* [WORK REQUEST]: Every line of the data below is to be duplicated exactly, pictures excepted.

===== RECORDS PROVIDED =====

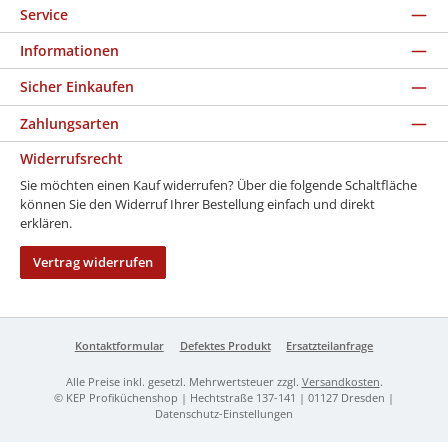
Service
Informationen
Sicher Einkaufen
Zahlungsarten
Widerrufsrecht
Sie möchten einen Kauf widerrufen? Über die folgende Schaltfläche
können Sie den Widerruf Ihrer Bestellung einfach und direkt
erklären.
Vertrag widerrufen
Kontaktformular
Defektes Produkt
Ersatzteilanfrage
Alle Preise inkl. gesetzl. Mehrwertsteuer zzgl.
Versandkosten
.
© KEP Profiküchenshop | Hechtstraße 137-141 | 01127 Dresden |
Datenschutz-Einstellungen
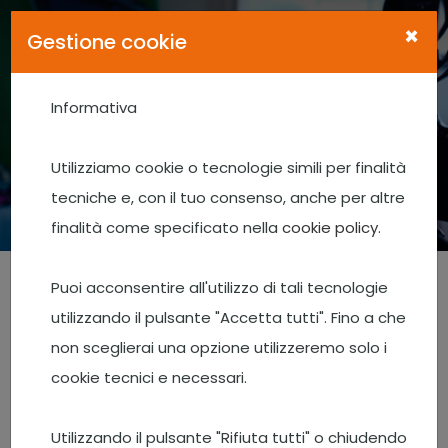
×
Gestione cookie
Informativa
Video Progeo
Utilizziamo cookie o tecnologie simili per finalità
Home
Video Progeo
tecniche e, con il tuo consenso, anche per altre
finalità come specificato nella
cookie policy
.
Puoi acconsentire all'utilizzo di tali tecnologie
utilizzando il pulsante "Accetta tutti". Fino a che
AGRISETTE - Fattoria SAN ROCCO
Monteveglio (Bo) - luglio 2024
non sceglierai una opzione utilizzeremo solo i
06-07-2024
cookie tecnici e necessari.
Utilizzando il pulsante "Rifiuta tutti" o chiudendo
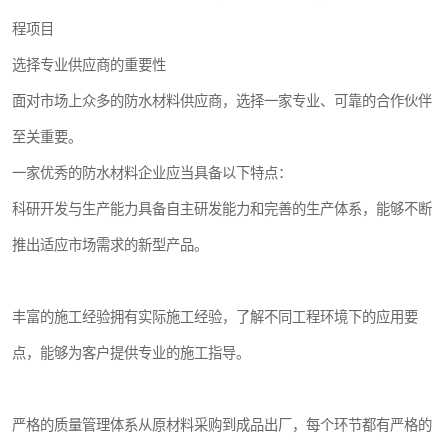
程项目
选择专业供应商的重要性
面对市场上众多的防水材料供应商，选择一家专业、可靠的合作伙伴
至关重要。
一家优秀的防水材料企业应当具备以下特点：
科研开发与生产能力具备自主研发能力和完善的生产体系，能够不断
推出适应市场需求的新型产品。
丰富的施工经验拥有实际施工经验，了解不同工程环境下的应用要
点，能够为客户提供专业的施工指导。
严格的质量管理体系从原材料采购到成品出厂，每个环节都有严格的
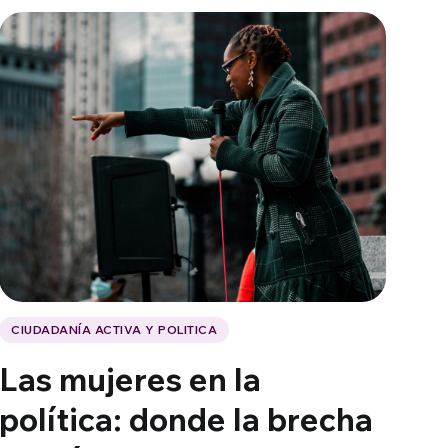
CIUDADANÍA ACTIVA Y POLITICA
Las mujeres en la
política: donde la brecha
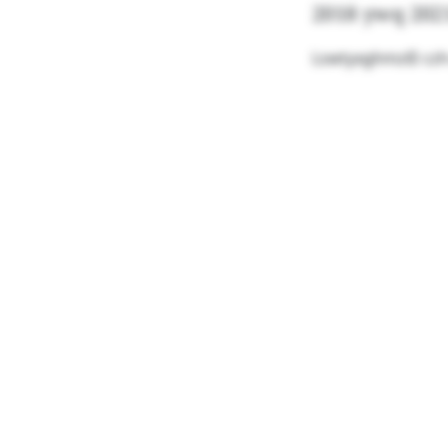
2018 ywq 2021
Lswtyxghmz© czh-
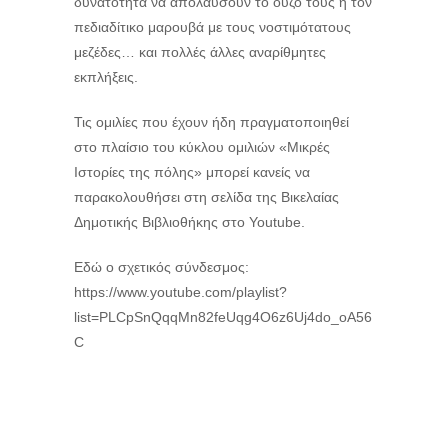
δυνατότητα να απολαύσουν το ούζο τους ή τον
πεδιαδίτικο μαρουβά με τους νοστιμότατους
μεζέδες… και πολλές άλλες αναρίθμητες
εκπλήξεις.
Τις ομιλίες που έχουν ήδη πραγματοποιηθεί
στο πλαίσιο του κύκλου ομιλιών «Μικρές
Ιστορίες της πόλης» μπορεί κανείς να
παρακολουθήσει στη σελίδα της Βικελαίας
Δημοτικής Βιβλιοθήκης στο Youtube.
Εδώ ο σχετικός σύνδεσμος:
https://www.youtube.com/playlist?
list=PLCpSnQqqMn82feUqg4O6z6Uj4do_oA56
C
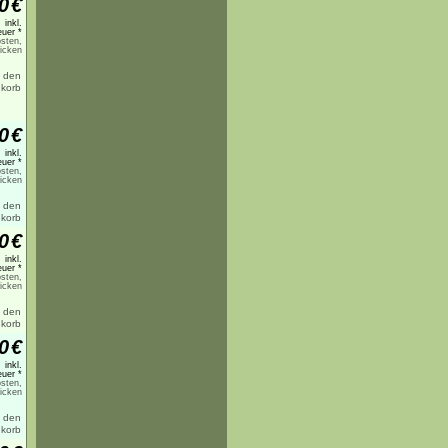
0
€
inkl.
uer *
sten,
licken
0
€
inkl.
uer *
sten,
licken
0
€
inkl.
uer *
sten,
licken
0
€
inkl.
uer *
sten,
licken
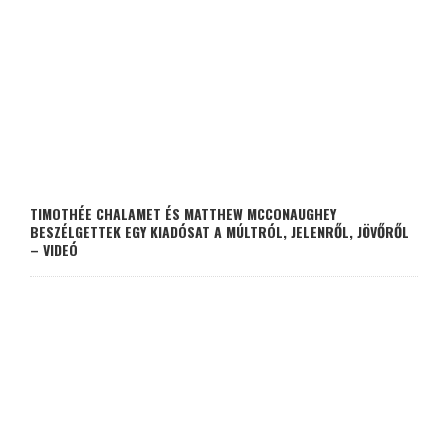
TIMOTHÉE CHALAMET ÉS MATTHEW MCCONAUGHEY
BESZÉLGETTEK EGY KIADÓSAT A MÚLTRÓL, JELENRŐL, JÖVŐRŐL
– VIDEÓ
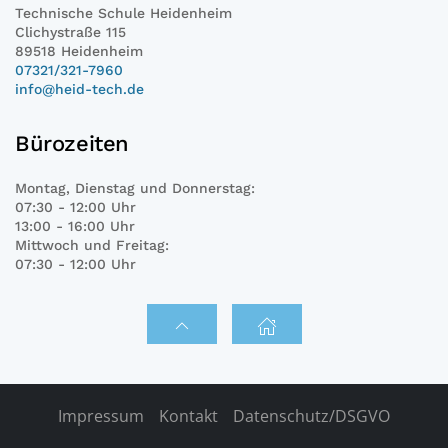
Technische Schule Heidenheim
Clichystraße 115
89518 Heidenheim
07321/321-7960
info@heid-tech.de
Bürozeiten
Montag, Dienstag und Donnerstag:
07:30 - 12:00 Uhr
13:00 - 16:00 Uhr
Mittwoch und Freitag:
07:30 - 12:00 Uhr
Impressum
Kontakt
Datenschutz/DSGVO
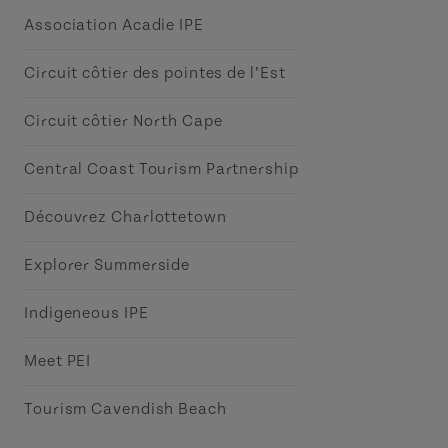
Association Acadie IPE
Circuit côtier des pointes de l’Est
Circuit côtier North Cape
Central Coast Tourism Partnership
Découvrez Charlottetown
Explorer Summerside
Indigeneous IPE
Meet PEI
Tourism Cavendish Beach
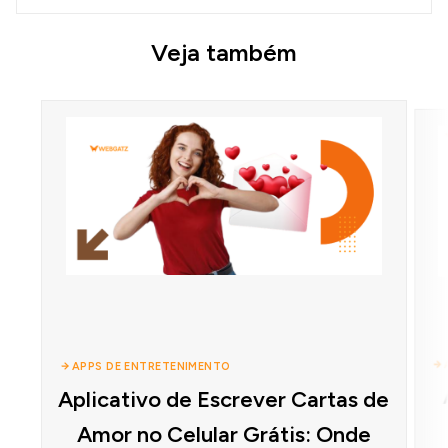
Veja também
APPS DE ENTRETENIMENTO
Aplicativo de Escrever Cartas de
Amor no Celular Grátis: Onde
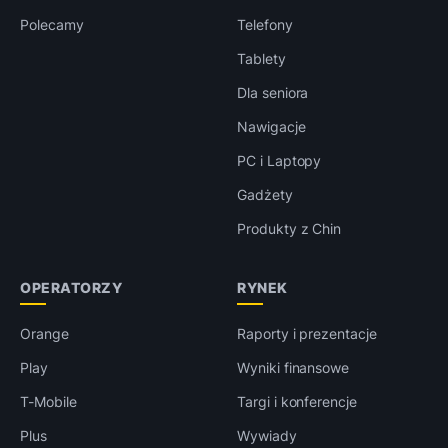
Polecamy
Telefony
Tablety
Dla seniora
Nawigacje
PC i Laptopy
Gadżety
Produkty z Chin
OPERATORZY
RYNEK
Orange
Raporty i prezentacje
Play
Wyniki finansowe
T-Mobile
Targi i konferencje
Plus
Wywiady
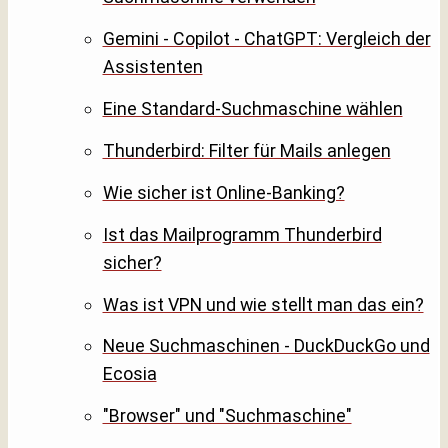
Gemini - Copilot - ChatGPT: Vergleich der
Assistenten
Eine Standard-Suchmaschine wählen
Thunderbird: Filter für Mails anlegen
Wie sicher ist Online-Banking?
Ist das Mailprogramm Thunderbird
sicher?
Was ist VPN und wie stellt man das ein?
Neue Suchmaschinen - DuckDuckGo und
Ecosia
"Browser" und "Suchmaschine"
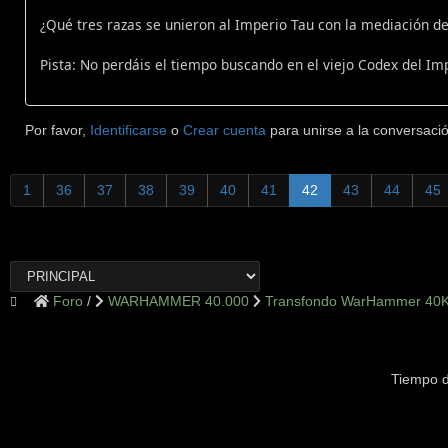
¿Qué tres razas se unieron al Imperio Tau con la mediación 
Pista: No perdáis el tiempo buscando en el viejo Codex del Im
Por favor,
Identificarse
o
Crear cuenta
para unirse a la conversació
1
36
37
38
39
40
41
42
43
44
45
Foro
WARHAMMER 40.000
Transfondo WarHammer 40
Tiempo d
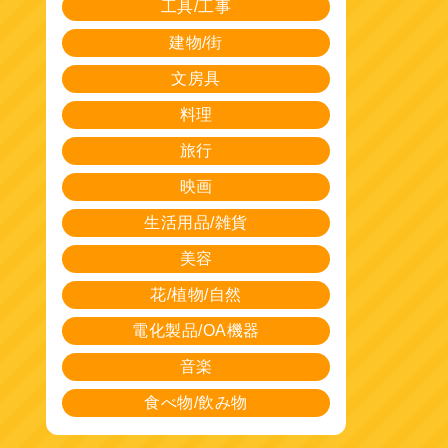
工具/工事
建物/街
文房具
料理
旅行
映画
生活用品/雑貨
美容
花/植物/自然
電化製品/OA機器
音楽
食べ物/飲み物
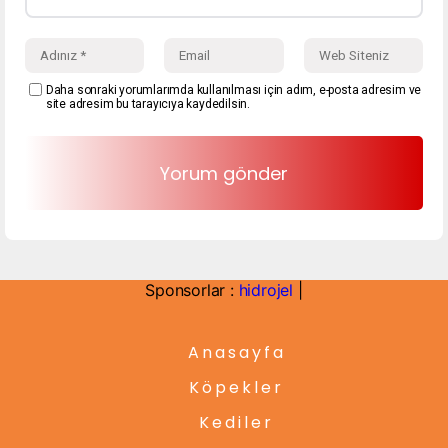
Daha sonraki yorumlarımda kullanılması için adım, e-posta adresim ve
site adresim bu tarayıcıya kaydedilsin.
Sponsorlar :
hidrojel
|
Anasayfa
Köpekler
Kediler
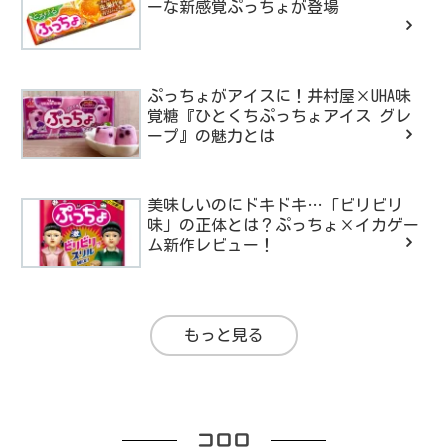
ーな新感覚ぷっちょが登場
ぷっちょがアイスに！井村屋×UHA味
覚糖『ひとくちぷっちょアイス グレ
ープ』の魅力とは
美味しいのにドキドキ…「ビリビリ
味」の正体とは？ぷっちょ×イカゲー
ム新作レビュー！
もっと見る
コロロ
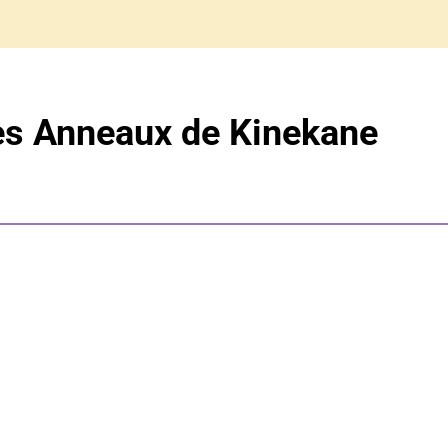
es Anneaux de Kinekane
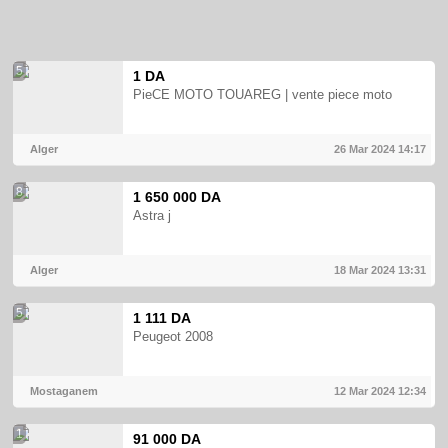
5
1 DA
PieCE MOTO TOUAREG | vente piece moto
Alger
26 Mar 2024
14:17
8
1 650 000 DA
Astra j
Alger
18 Mar 2024
13:31
5
1 111 DA
Peugeot 2008
Mostaganem
12 Mar 2024
12:34
1
91 000 DA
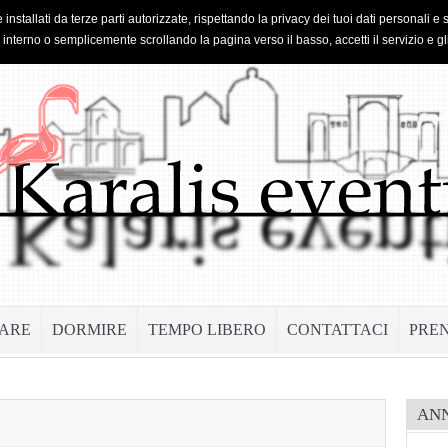
 installati da terze parti autorizzate, rispettando la privacy dei tuoi dati personal
o interno o semplicemente scrollando la pagina verso il basso, accetti il servizio e gl
ARE
DORMIRE
TEMPO LIBERO
CONTATTACI
PRE
AN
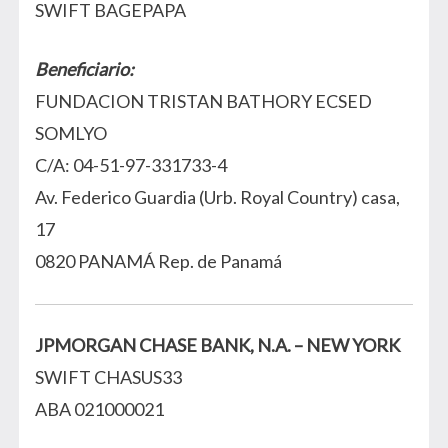
SWIFT BAGEPAPA
Beneficiario:
FUNDACION TRISTAN BATHORY ECSED
SOMLYO
C/A: 04-51-97-331733-4
Av. Federico Guardia (Urb. Royal Country) casa,
17
0820 PANAMÁ Rep. de Panamá
JPMORGAN CHASE BANK, N.A. – NEW YORK
SWIFT CHASUS33
ABA 021000021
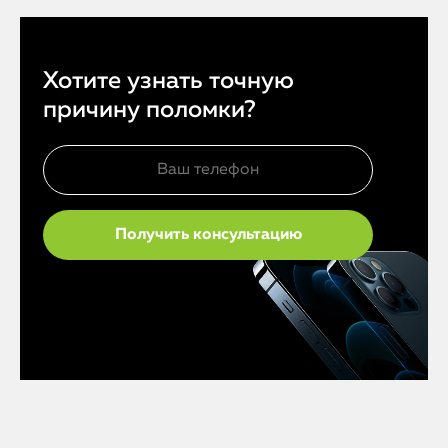
Хотите узнать точную
причину поломки?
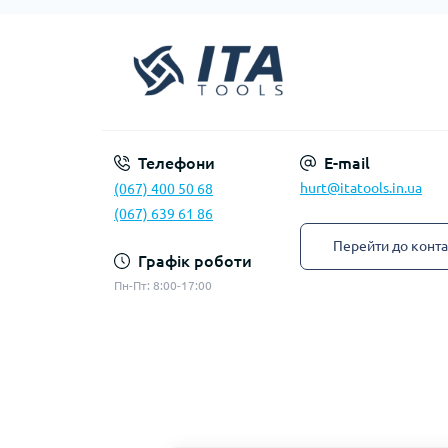
Телефони
E-mail
hurt@itatools.in.ua
(067) 400 50 68
(067) 639 61 86
Перейти до конта
Графік роботи
Пн-Пт: 8:00-17:00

=====

* [THE COMPLETED TASK]:
Service
Informationen
Sicher Einkaufen
Zahlungsarten
Widerrufsrecht
Sie möchten einen Kauf widerrufen? Über die folgende Schaltfläche
können Sie den Widerruf Ihrer Bestellung einfach und direkt
erklären.
Vertrag widerrufen
Kontaktformular
Defektes Produkt
Ersatzteilanfrage
Alle Preise inkl. gesetzl. Mehrwertsteuer zzgl.
Versandkosten
.
© KEP Profiküchenshop | Hechtstraße 137-141 | 01127 Dresden |
Datenschutz-Einstellungen
×
Gestione cookie
Informativa
Video Progeo
Utilizziamo cookie o tecnologie simili per finalità
Home
Video Progeo
tecniche e, con il tuo consenso, anche per altre
finalità come specificato nella
cookie policy
.
Puoi acconsentire all'utilizzo di tali tecnologie
utilizzando il pulsante "Accetta tutti". Fino a che
AGRISETTE - Fattoria SAN ROCCO
Monteveglio (Bo) - luglio 2024
non sceglierai una opzione utilizzeremo solo i
06-07-2024
cookie tecnici e necessari.
Utilizzando il pulsante "Rifiuta tutti" o chiudendo
程项目
选择专业供应商的重要性
面对市场上众多的防水材料供应商，选择一家专业、可靠的合作伙伴
至关重要。
一家优秀的防水材料企业应当具备以下特点：
科研开发与生产能力具备自主研发能力和完善的生产体系，能够不断
推出适应市场需求的新型产品。
丰富的施工经验拥有实际施工经验，了解不同工程环境下的应用要
点，能够为客户提供专业的施工指导。
严格的质量管理体系从原材料采购到成品出厂，每个环节都有严格的
CIUDADANÍA ACTIVA Y POLITICA
Las mujeres en la
política: donde la brecha
2018 ywq 2021
Lswtyxghmz© czh-
δυνατότητα να απολαύσουν το ούζο τους ή τον
πεδιαδίτικο μαρουβά με τους νοστιμότατους
μεζέδες… και πολλές άλλες αναρίθμητες
εκπλήξεις.
Τις ομιλίες που έχουν ήδη πραγματοποιηθεί
στο πλαίσιο του κύκλου ομιλιών «Μικρές
Ιστορίες της πόλης» μπορεί κανείς να
παρακολουθήσει στη σελίδα της Βικελαίας
Δημοτικής Βιβλιοθήκης στο Youtube.
Εδώ ο σχετικός σύνδεσμος:
https://www.youtube.com/playlist?
list=PLCpSnQqqMn82feUqg4O6z6Uj4do_oA56
C
0
€
inkl.
uer *
sten,
licken
0
€
inkl.
uer *
sten,
licken
0
€
inkl.
uer *
sten,
licken
0
€
inkl.
uer *
sten,
licken
TIMOTHÉE CHALAMET ÉS MATTHEW MCCONAUGHEY
BESZÉLGETTEK EGY KIADÓSAT A MÚLTRÓL, JELENRŐL, JÖVŐRŐL
– VIDEÓ
Technische Schule Heidenheim
Clichystraße 115
89518 Heidenheim
07321/321-7960
info@heid-tech.de
Bürozeiten
Montag, Dienstag und Donnerstag:
07:30 - 12:00 Uhr
13:00 - 16:00 Uhr
Mittwoch und Freitag:
07:30 - 12:00 Uhr
Impressum
Kontakt
Datenschutz/DSGVO
Association Acadie IPE
Circuit côtier des pointes de l’Est
Circuit côtier North Cape
Central Coast Tourism Partnership
Découvrez Charlottetown
Explorer Summerside
Indigeneous IPE
Meet PEI
Tourism Cavendish Beach
Veja também
APPS DE ENTRETENIMENTO
Aplicativo de Escrever Cartas de
Amor no Celular Grátis: Onde
Polecamy
Telefony
Tablety
Dla seniora
Nawigacje
PC i Laptopy
Gadżety
Produkty z Chin
OPERATORZY
RYNEK
Orange
Raporty i prezentacje
Play
Wyniki finansowe
T-Mobile
Targi i konferencje
Plus
Wywiady
Gemini - Copilot - ChatGPT: Vergleich der
Assistenten
Eine Standard-Suchmaschine wählen
Thunderbird: Filter für Mails anlegen
Wie sicher ist Online-Banking?
Ist das Mailprogramm Thunderbird
sicher?
Was ist VPN und wie stellt man das ein?
Neue Suchmaschinen - DuckDuckGo und
Ecosia
"Browser" und "Suchmaschine"
¿Qué tres razas se unieron al Imperio Tau con la mediación 
Pista: No perdáis el tiempo buscando en el viejo Codex del Im
Por favor,
Identificarse
o
Crear cuenta
para unirse a la conversació
1
36
37
38
39
40
41
42
43
44
45
Foro
WARHAMMER 40.000
Transfondo WarHammer 40
Tiempo d
工具/工事
建物/街
文房具
料理
旅行
映画
生活用品/雑貨
美容
花/植物/自然
電化製品/OA機器
音楽
食べ物/飲み物
Daha sonraki yorumlarımda kullanılması için adım, e-posta adresim ve
site adresim bu tarayıcıya kaydedilsin.
Sponsorlar :
hidrojel
|
Anasayfa
Köpekler
Kediler
ーな新感覚ぷっちょが登場
ぷっちょがアイスに！井村屋×UHA味
覚糖『ひとくちぷっちょアイス グレ
ープ』の魅力とは
美味しいのにドキドキ…「ビリビリ
味」の正体とは？ぷっちょ×イカゲー
ム新作レビュー！
もっと見る
コロロ
es Anneaux de Kinekane
5
1 DA
PieCE MOTO TOUAREG | vente piece moto
Alger
26 Mar 2024
14:17
8
1 650 000 DA
Astra j
Alger
18 Mar 2024
13:31
5
1 111 DA
Peugeot 2008
Mostaganem
12 Mar 2024
12:34
1
91 000 DA
 installati da terze parti autorizzate, rispettando la privacy dei tuoi dati personal
o interno o semplicemente scrollando la pagina verso il basso, accetti il servizio e gl
ARE
DORMIRE
TEMPO LIBERO
CONTATTACI
PRE
AN
SWIFT BAGEPAPA
Beneficiario:
FUNDACION TRISTAN BATHORY ECSED
SOMLYO
C/A: 04-51-97-331733-4
Av. Federico Guardia (Urb. Royal Country) casa,
17
0820 PANAMÁ Rep. de Panamá
JPMORGAN CHASE BANK, N.A. – NEW YORK
SWIFT CHASUS33
ABA 021000021
Хотите узнать точную
причину поломки?
Телефони
E-mail
hurt@itatools.in.ua
(067) 400 50 68
(067) 639 61 86
Перейти до конта
Графік роботи
Пн-Пт: 8:00-17:00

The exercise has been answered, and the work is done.